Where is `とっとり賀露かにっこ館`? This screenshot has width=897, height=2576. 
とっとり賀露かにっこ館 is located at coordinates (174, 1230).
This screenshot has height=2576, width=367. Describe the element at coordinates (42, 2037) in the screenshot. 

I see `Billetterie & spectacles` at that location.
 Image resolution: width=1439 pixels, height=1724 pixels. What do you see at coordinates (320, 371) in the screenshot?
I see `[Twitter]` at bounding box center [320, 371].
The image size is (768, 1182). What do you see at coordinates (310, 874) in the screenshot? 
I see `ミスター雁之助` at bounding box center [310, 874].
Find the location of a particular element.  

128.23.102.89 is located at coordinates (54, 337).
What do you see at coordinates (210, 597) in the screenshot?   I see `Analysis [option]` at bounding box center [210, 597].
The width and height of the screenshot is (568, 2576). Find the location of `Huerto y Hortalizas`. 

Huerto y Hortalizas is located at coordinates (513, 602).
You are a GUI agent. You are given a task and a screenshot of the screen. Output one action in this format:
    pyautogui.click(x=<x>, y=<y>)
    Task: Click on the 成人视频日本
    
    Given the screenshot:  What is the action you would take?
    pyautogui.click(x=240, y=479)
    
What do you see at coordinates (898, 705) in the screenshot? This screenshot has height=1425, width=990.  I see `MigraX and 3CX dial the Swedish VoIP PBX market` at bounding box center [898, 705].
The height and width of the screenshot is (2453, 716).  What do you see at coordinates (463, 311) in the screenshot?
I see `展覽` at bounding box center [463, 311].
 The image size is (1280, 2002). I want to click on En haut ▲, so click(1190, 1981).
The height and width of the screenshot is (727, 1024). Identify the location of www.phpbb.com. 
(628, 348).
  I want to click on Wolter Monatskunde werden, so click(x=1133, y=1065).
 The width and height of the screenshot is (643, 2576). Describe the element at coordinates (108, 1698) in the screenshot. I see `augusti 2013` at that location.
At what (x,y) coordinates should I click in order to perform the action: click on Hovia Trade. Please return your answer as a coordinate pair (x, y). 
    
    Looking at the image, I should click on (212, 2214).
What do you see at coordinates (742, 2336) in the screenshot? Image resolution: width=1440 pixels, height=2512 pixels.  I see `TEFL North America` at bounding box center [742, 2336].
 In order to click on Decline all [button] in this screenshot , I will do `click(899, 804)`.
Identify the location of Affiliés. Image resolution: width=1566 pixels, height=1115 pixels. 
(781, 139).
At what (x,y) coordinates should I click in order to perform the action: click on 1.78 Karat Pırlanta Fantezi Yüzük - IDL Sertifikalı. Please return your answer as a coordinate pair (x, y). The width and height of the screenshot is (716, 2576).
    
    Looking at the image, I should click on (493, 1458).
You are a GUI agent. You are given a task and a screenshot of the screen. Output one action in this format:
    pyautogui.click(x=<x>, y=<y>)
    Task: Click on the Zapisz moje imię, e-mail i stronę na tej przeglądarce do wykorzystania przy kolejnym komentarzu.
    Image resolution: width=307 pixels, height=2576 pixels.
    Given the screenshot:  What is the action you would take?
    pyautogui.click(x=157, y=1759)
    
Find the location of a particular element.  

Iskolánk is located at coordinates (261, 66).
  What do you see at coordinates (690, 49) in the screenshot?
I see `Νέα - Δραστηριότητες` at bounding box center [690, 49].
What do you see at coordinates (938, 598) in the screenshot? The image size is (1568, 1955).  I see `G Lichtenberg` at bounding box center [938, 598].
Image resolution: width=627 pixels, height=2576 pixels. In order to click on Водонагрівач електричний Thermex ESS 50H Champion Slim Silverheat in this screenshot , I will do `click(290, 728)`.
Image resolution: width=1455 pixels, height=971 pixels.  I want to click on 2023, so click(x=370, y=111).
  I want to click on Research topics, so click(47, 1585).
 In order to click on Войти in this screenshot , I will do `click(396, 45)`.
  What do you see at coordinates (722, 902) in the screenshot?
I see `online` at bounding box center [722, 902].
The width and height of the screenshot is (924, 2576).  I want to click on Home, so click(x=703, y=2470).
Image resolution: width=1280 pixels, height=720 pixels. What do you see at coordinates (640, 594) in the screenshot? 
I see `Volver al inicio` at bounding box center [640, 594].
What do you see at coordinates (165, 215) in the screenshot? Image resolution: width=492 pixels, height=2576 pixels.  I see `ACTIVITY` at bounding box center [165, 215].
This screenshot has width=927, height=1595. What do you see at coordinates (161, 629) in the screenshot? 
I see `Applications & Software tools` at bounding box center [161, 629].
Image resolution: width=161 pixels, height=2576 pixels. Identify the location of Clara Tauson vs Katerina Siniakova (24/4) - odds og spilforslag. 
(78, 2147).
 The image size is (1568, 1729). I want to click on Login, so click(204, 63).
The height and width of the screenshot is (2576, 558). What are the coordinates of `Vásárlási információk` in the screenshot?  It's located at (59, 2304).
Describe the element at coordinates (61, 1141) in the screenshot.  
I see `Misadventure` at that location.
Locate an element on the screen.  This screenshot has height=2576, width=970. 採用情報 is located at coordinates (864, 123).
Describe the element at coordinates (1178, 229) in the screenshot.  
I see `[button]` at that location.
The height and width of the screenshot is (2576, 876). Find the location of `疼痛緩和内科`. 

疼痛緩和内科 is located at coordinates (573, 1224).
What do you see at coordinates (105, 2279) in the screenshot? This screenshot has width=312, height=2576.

^^^^^^^^^^^^^^^^

PROBLEM TO WORK ON. Reproduce the material above exactly; please quote every line of it.

ANSWER BELOW.
Where is `とっとり賀露かにっこ館`? This screenshot has width=897, height=2576. 
とっとり賀露かにっこ館 is located at coordinates (174, 1230).
This screenshot has height=2576, width=367. Describe the element at coordinates (42, 2037) in the screenshot. 

I see `Billetterie & spectacles` at that location.
 Image resolution: width=1439 pixels, height=1724 pixels. What do you see at coordinates (320, 371) in the screenshot?
I see `[Twitter]` at bounding box center [320, 371].
The image size is (768, 1182). What do you see at coordinates (310, 874) in the screenshot? 
I see `ミスター雁之助` at bounding box center [310, 874].
Find the location of a particular element.  

128.23.102.89 is located at coordinates (54, 337).
What do you see at coordinates (210, 597) in the screenshot?   I see `Analysis [option]` at bounding box center [210, 597].
The width and height of the screenshot is (568, 2576). Find the location of `Huerto y Hortalizas`. 

Huerto y Hortalizas is located at coordinates (513, 602).
You are a GUI agent. You are given a task and a screenshot of the screen. Output one action in this format:
    pyautogui.click(x=<x>, y=<y>)
    Task: Click on the 成人视频日本
    
    Given the screenshot:  What is the action you would take?
    pyautogui.click(x=240, y=479)
    
What do you see at coordinates (898, 705) in the screenshot? This screenshot has height=1425, width=990.  I see `MigraX and 3CX dial the Swedish VoIP PBX market` at bounding box center [898, 705].
The height and width of the screenshot is (2453, 716).  What do you see at coordinates (463, 311) in the screenshot?
I see `展覽` at bounding box center [463, 311].
 The image size is (1280, 2002). I want to click on En haut ▲, so click(1190, 1981).
The height and width of the screenshot is (727, 1024). Identify the location of www.phpbb.com. 
(628, 348).
  I want to click on Wolter Monatskunde werden, so click(x=1133, y=1065).
 The width and height of the screenshot is (643, 2576). Describe the element at coordinates (108, 1698) in the screenshot. I see `augusti 2013` at that location.
At what (x,y) coordinates should I click in order to perform the action: click on Hovia Trade. Please return your answer as a coordinate pair (x, y). 
    
    Looking at the image, I should click on (212, 2214).
What do you see at coordinates (742, 2336) in the screenshot? Image resolution: width=1440 pixels, height=2512 pixels.  I see `TEFL North America` at bounding box center [742, 2336].
 In order to click on Decline all [button] in this screenshot , I will do `click(899, 804)`.
Identify the location of Affiliés. Image resolution: width=1566 pixels, height=1115 pixels. 
(781, 139).
At what (x,y) coordinates should I click in order to perform the action: click on 1.78 Karat Pırlanta Fantezi Yüzük - IDL Sertifikalı. Please return your answer as a coordinate pair (x, y). The width and height of the screenshot is (716, 2576).
    
    Looking at the image, I should click on (493, 1458).
You are a GUI agent. You are given a task and a screenshot of the screen. Output one action in this format:
    pyautogui.click(x=<x>, y=<y>)
    Task: Click on the Zapisz moje imię, e-mail i stronę na tej przeglądarce do wykorzystania przy kolejnym komentarzu.
    Image resolution: width=307 pixels, height=2576 pixels.
    Given the screenshot:  What is the action you would take?
    pyautogui.click(x=157, y=1759)
    
Find the location of a particular element.  

Iskolánk is located at coordinates (261, 66).
  What do you see at coordinates (690, 49) in the screenshot?
I see `Νέα - Δραστηριότητες` at bounding box center [690, 49].
What do you see at coordinates (938, 598) in the screenshot? The image size is (1568, 1955).  I see `G Lichtenberg` at bounding box center [938, 598].
Image resolution: width=627 pixels, height=2576 pixels. In order to click on Водонагрівач електричний Thermex ESS 50H Champion Slim Silverheat in this screenshot , I will do `click(290, 728)`.
Image resolution: width=1455 pixels, height=971 pixels.  I want to click on 2023, so click(x=370, y=111).
  I want to click on Research topics, so click(47, 1585).
 In order to click on Войти in this screenshot , I will do `click(396, 45)`.
  What do you see at coordinates (722, 902) in the screenshot?
I see `online` at bounding box center [722, 902].
The width and height of the screenshot is (924, 2576).  I want to click on Home, so click(x=703, y=2470).
Image resolution: width=1280 pixels, height=720 pixels. What do you see at coordinates (640, 594) in the screenshot? 
I see `Volver al inicio` at bounding box center [640, 594].
What do you see at coordinates (165, 215) in the screenshot? Image resolution: width=492 pixels, height=2576 pixels.  I see `ACTIVITY` at bounding box center [165, 215].
This screenshot has width=927, height=1595. What do you see at coordinates (161, 629) in the screenshot? 
I see `Applications & Software tools` at bounding box center [161, 629].
Image resolution: width=161 pixels, height=2576 pixels. Identify the location of Clara Tauson vs Katerina Siniakova (24/4) - odds og spilforslag. 
(78, 2147).
 The image size is (1568, 1729). I want to click on Login, so click(204, 63).
The height and width of the screenshot is (2576, 558). What are the coordinates of `Vásárlási információk` in the screenshot?  It's located at (59, 2304).
Describe the element at coordinates (61, 1141) in the screenshot.  
I see `Misadventure` at that location.
Locate an element on the screen.  This screenshot has height=2576, width=970. 採用情報 is located at coordinates (864, 123).
Describe the element at coordinates (1178, 229) in the screenshot.  
I see `[button]` at that location.
The height and width of the screenshot is (2576, 876). Find the location of `疼痛緩和内科`. 

疼痛緩和内科 is located at coordinates (573, 1224).
What do you see at coordinates (105, 2279) in the screenshot? This screenshot has width=312, height=2576.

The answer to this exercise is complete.